He also again raised concerns over the Welsh Government’s decision to place one of the pilot Women’s Residential Centres, announced by the UK Government as an alternative to imprisonment, near Swansea in South Wales, questioning how this will help vulnerable women offenders in North, Mid and West Wales to access the services they need closer to home.
He asked:
“What due diligence did the Minister undertake beforehand, where Swansea's Planning Committee subsequently refused this and it's only due to go ahead now after Appeal? And how will this help vulnerable women offenders in North Wales to access the services they need, and their families, closer to home, when, for example, the distance from Wrexham to Swansea is 133 miles, but only 50 miles to HMP Styal Women's Prison?”

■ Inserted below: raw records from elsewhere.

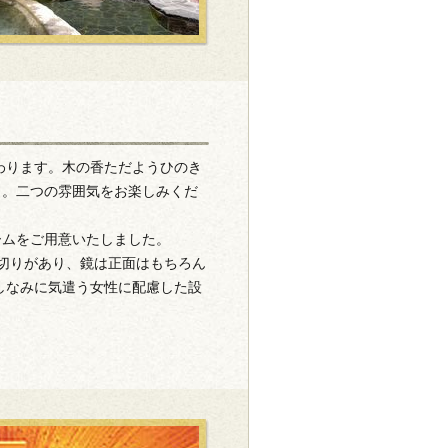
わります。木の香ただようひのき
呂。二つの雰囲気をお楽しみくだ
ームをご用意いたしました。
切りがあり、鏡は正面はもちろん
しなみに気遣う女性に配慮した設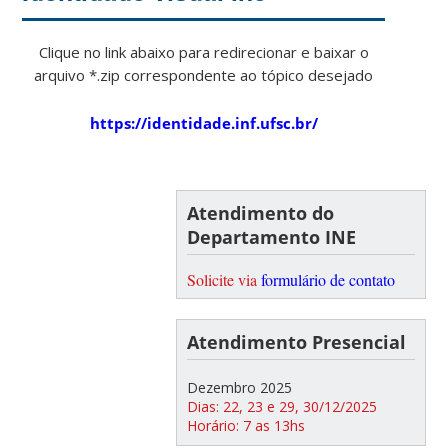
Clique no link abaixo para redirecionar e baixar o
arquivo *.zip correspondente ao tópico desejado
https://identidade.inf.ufsc.br/
Atendimento do
Departamento INE
Solicite via
formulário de contato
Atendimento Presencial
Dezembro 2025
Dias: 22, 23 e 29, 30/12/2025
Horário: 7 as 13hs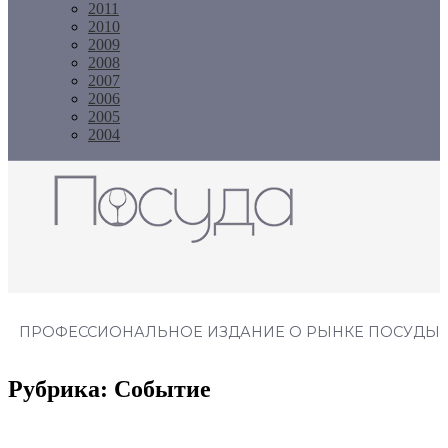
2011
2010
2009
2008
2007
2006
2005
2004
Журнал "Посуда"
ПРОФЕССИОНАЛЬНОЕ ИЗДАНИЕ О РЫНКЕ ПОСУДЫ
Рубрика:
Событие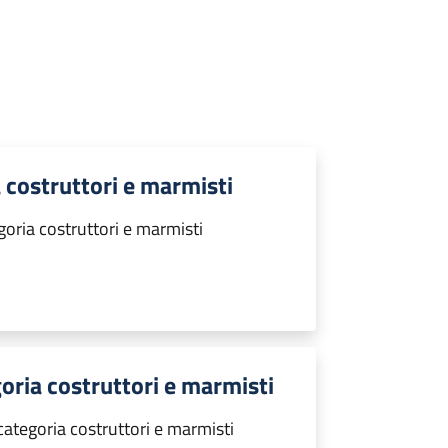
a costruttori e marmisti
goria costruttori e marmisti
goria costruttori e marmisti
categoria costruttori e marmisti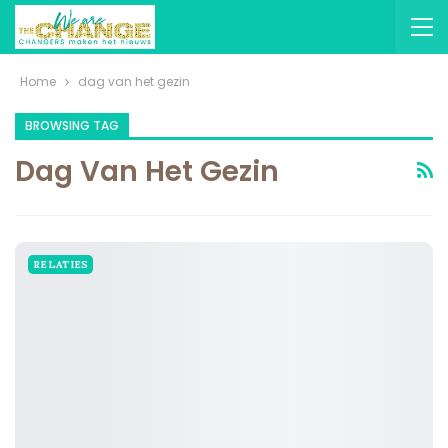
Home
dag van het gezin
BROWSING TAG
Dag Van Het Gezin
RELATIES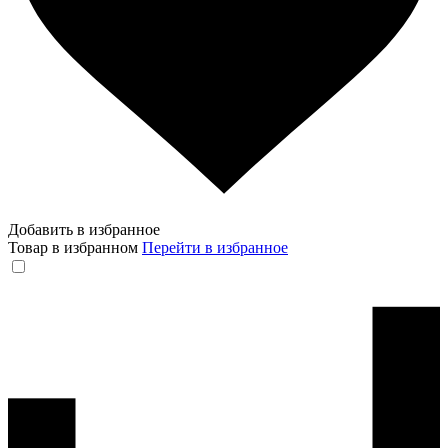
Добавить в избранное
Товар в избранном
Перейти в избранное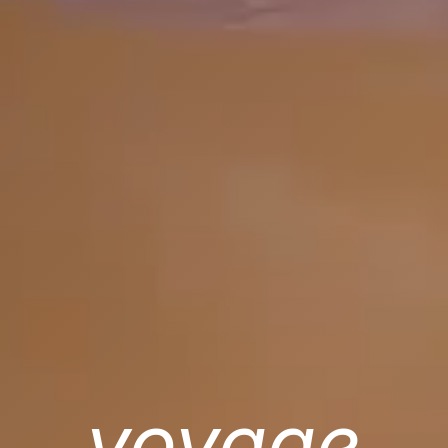
voyage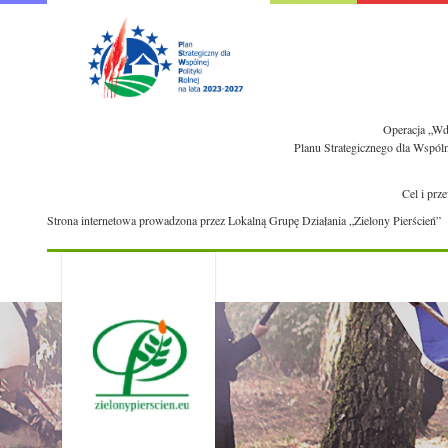
Operacja „Wdr
Planu Strategicznego dla Wspól
Cel i prz
Strona internetowa prowadzona przez Lokalną Grupę Działania „Zielony Pierścień”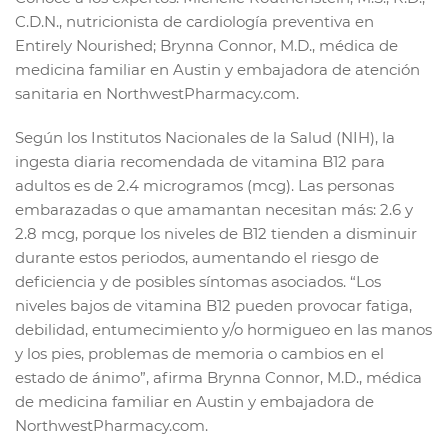
C.D.N., nutricionista de cardiología preventiva en
Entirely Nourished; Brynna Connor, M.D., médica de
medicina familiar en Austin y embajadora de atención
sanitaria en NorthwestPharmacy.com.
Según los Institutos Nacionales de la Salud (NIH), la
ingesta diaria recomendada de vitamina B12 para
adultos es de 2.4 microgramos (mcg). Las personas
embarazadas o que amamantan necesitan más: 2.6 y
2.8 mcg, porque los niveles de B12 tienden a disminuir
durante estos periodos, aumentando el riesgo de
deficiencia y de posibles síntomas asociados. “Los
niveles bajos de vitamina B12 pueden provocar fatiga,
debilidad, entumecimiento y/o hormigueo en las manos
y los pies, problemas de memoria o cambios en el
estado de ánimo”, afirma Brynna Connor, M.D., médica
de medicina familiar en Austin y embajadora de
NorthwestPharmacy.com.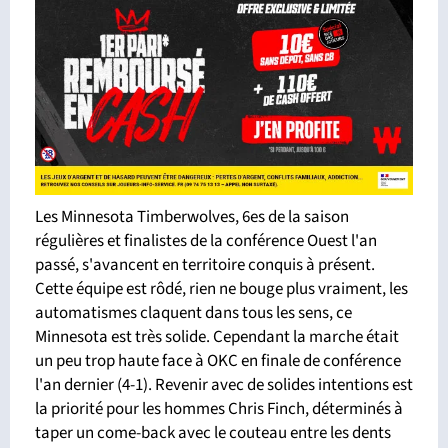
Les Minnesota Timberwolves, 6es de la saison
régulières et finalistes de la conférence Ouest l'an
passé, s'avancent en territoire conquis à présent.
Cette équipe est rôdé, rien ne bouge plus vraiment, les
automatismes claquent dans tous les sens, ce
Minnesota est très solide. Cependant la marche était
un peu trop haute face à OKC en finale de conférence
l'an dernier (4-1). Revenir avec de solides intentions est
la priorité pour les hommes Chris Finch, déterminés à
taper un come-back avec le couteau entre les dents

In his response, Mr Isherwood also noted that despite the Minister’s claims to the contrary, Welsh and UK Government policies on criminal justice matters are closely aligned.
He said:
“The Welsh Government and UK Ministry of Justice published Women's Justice and Youth Justice Blueprints jointly in May 2019, to improve partnerships between devolved and non-devolved services, developed jointly with HM Prison and Probation Service and the Youth Justice Board. So, will the Minister again confirm that this is about how the two Governments are working together, as she did here when I responded to her Statement on Justice Blueprints last November? Will she also confirm the fact that this aligns with the UK Government's female offender strategy, to divert vulnerable offenders away from short prison sentences, and with the UK Government's Youth Justice Strategy, to catch and prevent youth offending earlier than ever?”